Treating the Root Causes

Treating the Root Causes

York County Court of Common Pleas Judge Craig T. Trebilcock began to notice how invisible factors like substance abuse, trauma, mental health disorders, unemployment, and homelessness were driving repeated criminal behaviors.

That’s when the now retired judge started to see the whole person standing inside his courtroom, not just their criminal record.

Judge Trebilcock also recognized that various service systems were unable to break this cycle of reentry. With the support of agency partners and community funders, he created the Community Action for Recovery & Diversion (CARD) program.

With additional funding from the Memorial Health Fund, CARD is now in its third year. Program director, Amy Evans says, “the goal of CARD is integrating justice, health, and human service systems to increase public safety and achieve better outcomes for York County families.”

Data shows that the United States  incarcerates more people than any other industrialized nation. Another  alarming statistic shows that 9 out of  10 people serving a sentence deal with a social determinant of health (SDOH) – nonmedical factors that include where someone is born; lives; attends school; and works. Studies find that criminal behaviors exacerbate these factors.

By offering trauma-informed crisis intervention trainings to law enforcement, officers can recognize when an individual with a substance abuse or mental health disorder can be better served by treatment rather than incarceration. “Instead of booking someone, an officer can now walk them down the hall to the START clinic to receive behavioral health care services,” shared Amy.

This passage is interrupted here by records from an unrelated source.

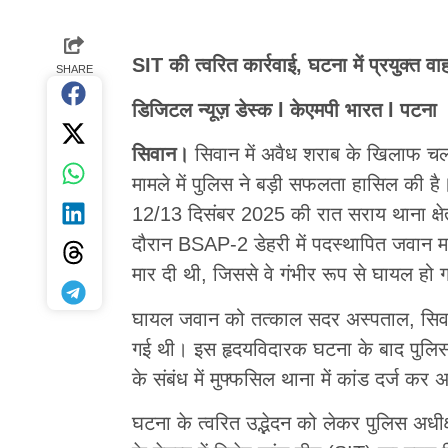
SIT की त्वरित कार्रवाई, घटना में प्रयुक्त
SHARE
डिजिटल न्यूज़ डेस्क l केएमपी भारत l पटना
सिवान।
सिवान में अवैध शराब के खिलाफ च
मामले में पुलिस ने बड़ी सफलता हासिल की है
12/13 दिसंबर 2025 की रात सराय थाना क्षेत्
दौरान BSAP-2 डेहरी में पदस्थापित जवान म
मार दी थी, जिससे वे गंभीर रूप से घायल हो 
घायल जवान को तत्काल सदर अस्पताल, सिवान म
गई थी। इस हृदयविदारक घटना के बाद पुलि
के संबंध में मुफ्फसिल थाना में कांड दर्ज कर
घटना के त्वरित उद्भेदन को लेकर पुलिस अधी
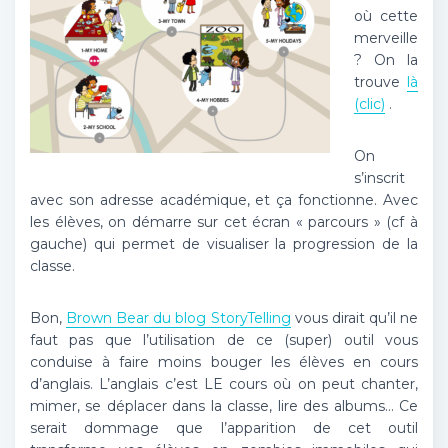
où cette
merveille
? On la
trouve
là
(clic)
.
On
s’inscrit
avec son adresse académique, et ça fonctionne. Avec
les élèves, on démarre sur cet écran « parcours » (cf à
gauche) qui permet de visualiser la progression de la
classe.
Bon,
Brown Bear du blog StoryTelling
vous dirait qu’il ne
faut pas que l’utilisation de ce (super) outil vous
conduise à faire moins bouger les élèves en cours
d’anglais. L’anglais c’est LE cours où on peut chanter,
mimer, se déplacer dans la classe, lire des albums… Ce
serait dommage que l’apparition de cet outil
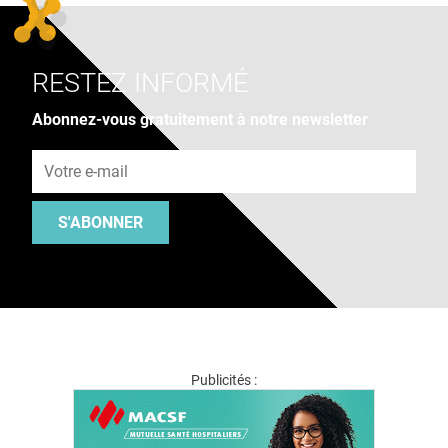
RESTEZ INFORMÉ
Abonnez-vous gratuitement à notre newsletter
Adresse e-mail
S'ABONNER
Publicités :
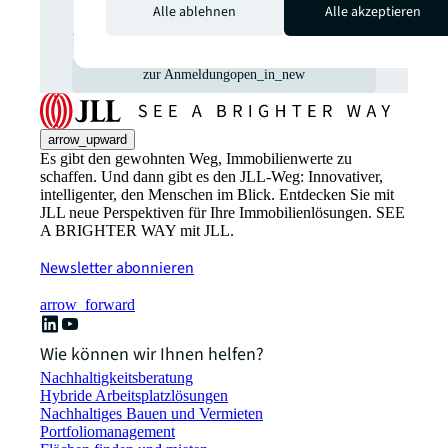
Neuveröffentlichungen
Alle ablehnen
Alle akzeptieren
informiert zu werden.
zur Anmeldung
open_in_new
arrow_upward
Es gibt den gewohnten Weg, Immobilienwerte zu
schaffen. Und dann gibt es den JLL-Weg: Innovativer,
intelligenter, den Menschen im Blick. Entdecken Sie mit
JLL neue Perspektiven für Ihre Immobilienlösungen. SEE
A BRIGHTER WAY mit JLL.
Newsletter abonnieren
arrow_forward
Wie können wir Ihnen helfen?
Nachhaltigkeitsberatung
Hybride Arbeitsplatzlösungen
Nachhaltiges Bauen und Vermieten
Portfoliomanagement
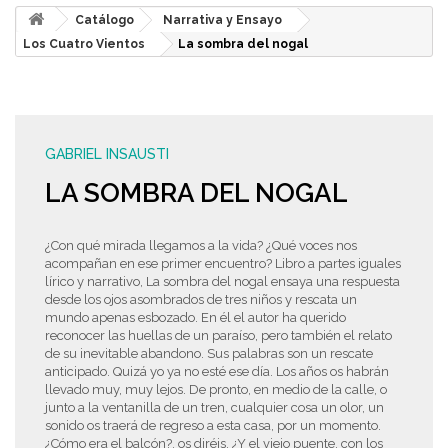
Catálogo
Narrativa y Ensayo
Los Cuatro Vientos
La sombra del nogal
GABRIEL INSAUSTI
LA SOMBRA DEL NOGAL
¿Con qué mirada llegamos a la vida? ¿Qué voces nos
acompañan en ese primer encuentro? Libro a partes iguales
lírico y narrativo, La sombra del nogal ensaya una respuesta
desde los ojos asombrados de tres niños y rescata un
mundo apenas esbozado. En él el autor ha querido
reconocer las huellas de un paraíso, pero también el relato
de su inevitable abandono. Sus palabras son un rescate
anticipado. Quizá yo ya no esté ese día. Los años os habrán
llevado muy, muy lejos. De pronto, en medio de la calle, o
junto a la ventanilla de un tren, cualquier cosa un olor, un
sonido os traerá de regreso a esta casa, por un momento.
¿Cómo era el balcón?, os diréis. ¿Y el viejo puente, con los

CARD’s collaborative partners include York County Reentry Coalition, Probation and Parole personnel, and Wellspan Philhaven’s START program, a Certified Community Behavioral Health Clinic (CCBHC), the first of its kind in south central Pennsylvania. These cross-sector partnerships have proven to be effective in preventing crime, decreasing recidivism, healing trauma, reducing victimization, and restoring people to their families and community. Collaborating to help end the personal and generational cycles of criminal behavior will improve the complete physical, mental, and social well-being of all York County residents.

“It’s working because we’re connecting state agencies with community organizations, including the York County criminal justice system,” explained Amy. “CARD is truly a team effort. We can make  our community safer, by making people safer.” Treating the Root Causes



  • 38% REDUCTION in County Prison population over 10 years*
  • 2600+ EMERGENCY room diversions since 2021**
  • 93% DECREASE in wait times over traditional outpatient treatment**
  • 88% DECREASE in in-patient admissions for Reentry Team clients***

*Data courtesy of CARD & York County Prison. **Since beginning of START clinical operations on 7/21/21 ***6 months pre-incarceration inpatient admissions compared to 6 months post-release.